BHP Billiton Makes Submissions to the Prime Minister's Nuclear Energy Inquiry and the Parliamentary Treaties Committee (October 5, 2006)

    While the submission it has made to the Parliamentary Treaties Committee was behind closed doors that to Prime Minister John Howard's nuclear inquiry is public.

 

The Treaties Committee inquiry  is examining the contingencies of selling Australian uranium to China.

 

The ABC reports that the committee's chairman, Liberal Andrew Southcott, says the company requested the private hearing. "My view is you know we want as much information as possible and we don't always have companies coming before the committee. Sometimes they're reluctant to come so I'm very happy to get the information and I'm very happy to hear from them."

 

On the other hand the company was forthright in its submission to the Prime Minister's inquiry.

 

The company owns Australia's largest uranium deposit at Olympic Dam in South Australia. In its submission it stated that there was no case for developing Australian conversion or enrichment facilities.

 

In a remarkably unambiguous couple of sentences the company says, "We do not believe that conversion and enrichment would be commercially viable in Australia for the foreseeable future.

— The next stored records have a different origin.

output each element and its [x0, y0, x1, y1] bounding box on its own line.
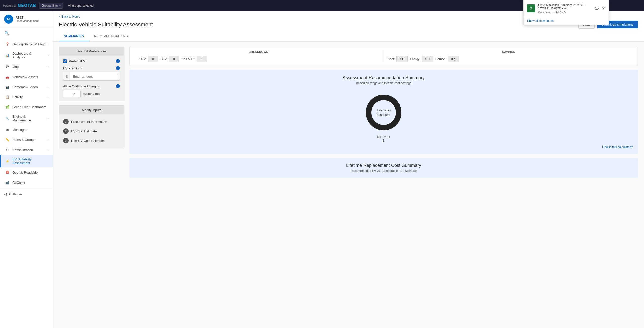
prefer-bev-row: Prefer BEV i: [63, 59, 120, 63]
download-status: Completed — 14.0 KB: [538, 11, 592, 14]
brand-logo: AT: [4, 15, 13, 24]
amount-increment-button[interactable]: ▲: [118, 73, 120, 77]
camera-icon: 📷: [5, 84, 10, 89]
assessment-subtitle: Based on range and lifetime cost savings: [134, 81, 633, 85]
modify-item-ev-cost[interactable]: 2 EV Cost Estimate: [63, 126, 120, 136]
sidebar-label-messages: Messages: [12, 128, 49, 132]
sidebar-label-gocam: GoCam+: [12, 181, 49, 185]
brand-name: AT&T: [16, 16, 39, 19]
no-ev-fit-count: 1: [377, 139, 390, 143]
engine-icon: 🔧: [5, 116, 10, 121]
powered-by-label: Powered by: [3, 4, 16, 7]
energy-label: Energy:: [410, 57, 420, 61]
sidebar-item-green-fleet[interactable]: 🌿 Green Fleet Dashboard: [0, 102, 53, 112]
amount-decrement-button[interactable]: ▼: [118, 77, 120, 80]
sidebar-brand: AT AT&T Fleet Management: [0, 11, 53, 27]
phev-label: PHEV:: [138, 57, 147, 61]
sidebar-item-rules[interactable]: 📏 Rules & Groups ›: [0, 135, 53, 145]
tab-summaries[interactable]: SUMMARIES: [59, 32, 89, 41]
sidebar-item-dashboard[interactable]: 📊 Dashboard & Analytics ›: [0, 49, 53, 62]
back-to-home-link[interactable]: < Back to Home: [59, 15, 80, 18]
sidebar-search-container: 🔍: [0, 27, 53, 39]
groups-filter-arrow-icon: ▾: [59, 4, 61, 7]
sidebar-item-cameras[interactable]: 📷 Cameras & Video ›: [0, 82, 53, 92]
ev-premium-label: EV Premium: [63, 66, 82, 70]
modify-title: Modify Inputs: [59, 105, 124, 114]
sidebar-item-getting-started[interactable]: ❓ Getting Started & Help ›: [0, 39, 53, 49]
sidebar-item-admin[interactable]: ⚙ Administration ›: [0, 145, 53, 155]
cost-item: Cost: $ 0: [388, 56, 408, 62]
assessment-title: Assessment Recommendation Summary: [134, 75, 633, 80]
search-button[interactable]: 🔍: [3, 29, 11, 37]
show-all-downloads-link[interactable]: Show all downloads: [524, 17, 609, 25]
vehicles-icon: 🚗: [5, 74, 10, 79]
expand-arrow-icon: ›: [48, 96, 49, 98]
sidebar-label-map: Map: [12, 65, 45, 69]
topbar-logo: Powered by GEOTAB: [3, 3, 36, 8]
sidebar-label-admin: Administration: [12, 148, 45, 152]
sidebar-label-roadside: Geotab Roadside: [12, 171, 49, 174]
page-title: Electric Vehicle Suitability Assessment: [59, 21, 153, 28]
folder-icon[interactable]: 🗁: [595, 6, 599, 11]
tabs: SUMMARIES RECOMMENDATIONS: [59, 32, 638, 41]
ev-premium-amount-input[interactable]: [70, 72, 118, 80]
sidebar-item-activity[interactable]: 📋 Activity ›: [0, 92, 53, 102]
expand-arrow-icon: ›: [48, 54, 49, 57]
savings-title: SAVINGS: [388, 50, 630, 53]
sidebar-item-vehicles[interactable]: 🚗 Vehicles & Assets: [0, 72, 53, 82]
charging-events-input[interactable]: [63, 90, 81, 97]
expand-arrow-icon: ›: [48, 138, 49, 141]
sidebar-item-engine[interactable]: 🔧 Engine & Maintenance ›: [0, 112, 53, 125]
groups-filter[interactable]: Groups filter ▾: [39, 3, 63, 9]
ev-premium-info-icon[interactable]: i: [116, 66, 120, 70]
allow-charging-label: Allow On-Route Charging: [63, 84, 100, 88]
expand-arrow-icon: ›: [48, 65, 49, 68]
modify-item-non-ev-cost[interactable]: 3 Non-EV Cost Estimate: [63, 136, 120, 145]
step-number-1: 1: [63, 119, 69, 124]
sidebar-label-ev: EV Suitability Assessment: [12, 157, 49, 165]
breakdown-section: BREAKDOWN PHEV: 0 BEV: 0: [134, 50, 384, 62]
sidebar-item-map[interactable]: 🗺 Map ›: [0, 62, 53, 72]
sidebar-label-engine: Engine & Maintenance: [12, 115, 45, 122]
sidebar-item-ev-assessment[interactable]: ⚡ EV Suitability Assessment: [0, 155, 53, 167]
modify-item-procurement[interactable]: 1 Procurement Information: [63, 117, 120, 126]
svg-point-0: [369, 97, 399, 128]
modify-inputs-card: Modify Inputs 1 Procurement Information …: [59, 105, 124, 148]
lifetime-title: Lifetime Replacement Cost Summary: [134, 163, 633, 168]
carbon-label: Carbon:: [435, 57, 446, 61]
sidebar-item-messages[interactable]: ✉ Messages: [0, 125, 53, 135]
help-icon: ❓: [5, 42, 10, 47]
gocam-icon: 📹: [5, 180, 10, 185]
rules-icon: 📏: [5, 137, 10, 142]
how-calculated-link[interactable]: How is this calculated?: [134, 145, 633, 149]
phev-value: 0: [148, 56, 158, 62]
messages-icon: ✉: [5, 127, 10, 132]
close-notification-icon[interactable]: ✕: [602, 6, 605, 10]
no-ev-fit-item: No EV Fit: 1: [181, 56, 207, 62]
currency-symbol: $: [63, 72, 70, 80]
allow-charging-info-icon[interactable]: i: [116, 84, 120, 88]
tab-recommendations[interactable]: RECOMMENDATIONS: [89, 32, 133, 41]
sidebar-label-rules: Rules & Groups: [12, 138, 45, 142]
download-filename: EVSA Simulation Summary (2024-01-25T15 2…: [538, 3, 592, 10]
download-notification: X EVSA Simulation Summary (2024-01-25T15…: [523, 0, 609, 25]
energy-item: Energy: $ 0: [410, 56, 433, 62]
sidebar-label-cameras: Cameras & Video: [12, 85, 45, 89]
download-info: EVSA Simulation Summary (2024-01-25T15 2…: [538, 3, 592, 14]
breakdown-savings-card: BREAKDOWN PHEV: 0 BEV: 0: [129, 47, 638, 66]
bev-item: BEV: 0: [161, 56, 179, 62]
prefer-bev-label: Prefer BEV: [69, 59, 85, 63]
step-number-2: 2: [63, 128, 69, 134]
sidebar-item-roadside[interactable]: 🚨 Geotab Roadside: [0, 167, 53, 177]
excel-icon: X: [527, 4, 535, 12]
carbon-value: 0 g: [448, 56, 459, 62]
procurement-label: Procurement Information: [71, 120, 107, 124]
sidebar-item-gocam[interactable]: 📹 GoCam+: [0, 177, 53, 188]
ev-cost-label: EV Cost Estimate: [71, 129, 97, 133]
lifetime-subtitle: Recommended EV vs. Comparable ICE Scenar…: [134, 169, 633, 173]
collapse-button[interactable]: ◁ Collapse: [0, 190, 53, 199]
lifetime-cost-card: Lifetime Replacement Cost Summary Recomm…: [129, 158, 638, 178]
prefer-bev-checkbox[interactable]: [63, 59, 67, 63]
phev-item: PHEV: 0: [138, 56, 158, 62]
prefer-bev-info-icon[interactable]: i: [116, 59, 120, 63]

BHP Billiton believes that there is neither a commercial nor a non-proliferation case for it to become involved in front-end processing or the development of fuel leasing services in Australia.." A position diametrically opposite to the  suggestive assessments of the Prime Minister, Foreign Minister Alexander Downer and Industry Minister Ian Macfarlane.

 

According to a report in  The Age, so far the nuclear inquiry has failed to find a major mining company interested in expanding into manufacturing.

 

And it also reports that a report to be released next month by CSIRO will examine the costs and benefits of several energy policy changes driven by the need to cut greenhouse gas emissions. Options being considered range from boosting the use of renewable energy, to orchestrating a deep unilateral cut in Australia's greenhouse emissions. The CSIRO says preliminary work indicates that nuclear power is not a viable option for Australia before 2050 unless Australia imposes a new carbon tax. Under two scenarios contemplating the use of nuclear energy and renewables, energy prices are forecast to double in Australia by 2050.

 

"The work," says The Age, "Is being done by the CSIRO-led Energy Futures Forum, which has Government and industry players, including Woodside, Alcoa and Rio Tinto, as well as conservation group WWF Australia," which may give some with a cynical, or perhaps even a not so cynical bent, pause.

 

On June 7, 2006, TFW wrote:

Senior mining industry figures told The Australian they believed the inquiry was about increasing the number of uranium mines and encouraging the creation of an enrichment industry rather than ushering in nuclear power plants.

"This is classic John Howard," said a senior mining industry figure. "He wants to open up the three-mines policy and create a justification for a value-adding industry and at the same time open up the discussion about the safe storage of nuclear waste."

But he described the immediate-term prospect of nuclear power plants as a "furphy". "They are at least 25 years away," he said.